Direto do Carf

Elementos configuradores da falsidade da declaração

Autor

  • Ludmila Mara Monteiro de Oliveira

    é doutora em Direito Tributário pela UFMG com período de investigação na McGill University conselheira titular integrante da 2ª Turma Ordinária da 2ª Câmara da 2ª Seção do Carf e professora de Direito Tributário da pós-graduação da PUC-Minas.
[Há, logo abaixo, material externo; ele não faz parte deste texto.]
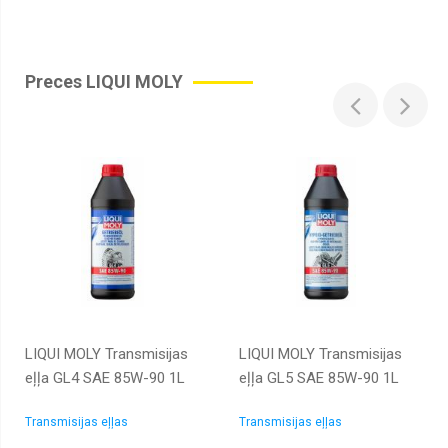
Preces LIQUI MOLY
LIQUI MOLY Transmisijas
LIQUI MOLY Transmisijas
eļļa GL4 SAE 85W-90 1L
eļļa GL5 SAE 85W-90 1L
Transmisijas eļļas
Transmisijas eļļas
18 de novembro de 2020, 8h00

Não poderia esta coluna de estreia na já tradicional Direto do Carf ser lançada em momento mais oportuno: a honra em integrar o Carf pelos dois anos que neste mês se completam é agora maximizada por, rodeada de juristas de notório brilhantismo, poder oferecer aos leitores da ConJur um panorama sobre os temas palpitantes debatidos no âmbito da 2ª Seção, principalmente.

Spacca
Já há alguns anos, o tratamento conferido pelos julgadores às sanções tributárias muito me intriga[1] e, quiçá, temática das mais áridas e controversas em sede de processo administrativo fiscal federal diga respeito à delimitação do conceito de falsidade, que faz atrair a aplicação da multa isolada em dobro, na alíquota de 150%. É que o § 10 do artigo 89 da Lei nº 8.212/91 determina que, "[n]a hipótese de compensação indevida, quando se comprove falsidade da declaração apresentada pelo sujeito passivo, o contribuinte estará sujeito à multa isolada aplicada (…) em dobro".

Diante de declarações inexatas, nos termos do inciso I do artigo 44 da Lei nº 9.430/96, aplicável a multa de 75%; entretanto, comprovada a falsidade na declaração, será a sanção de 150%.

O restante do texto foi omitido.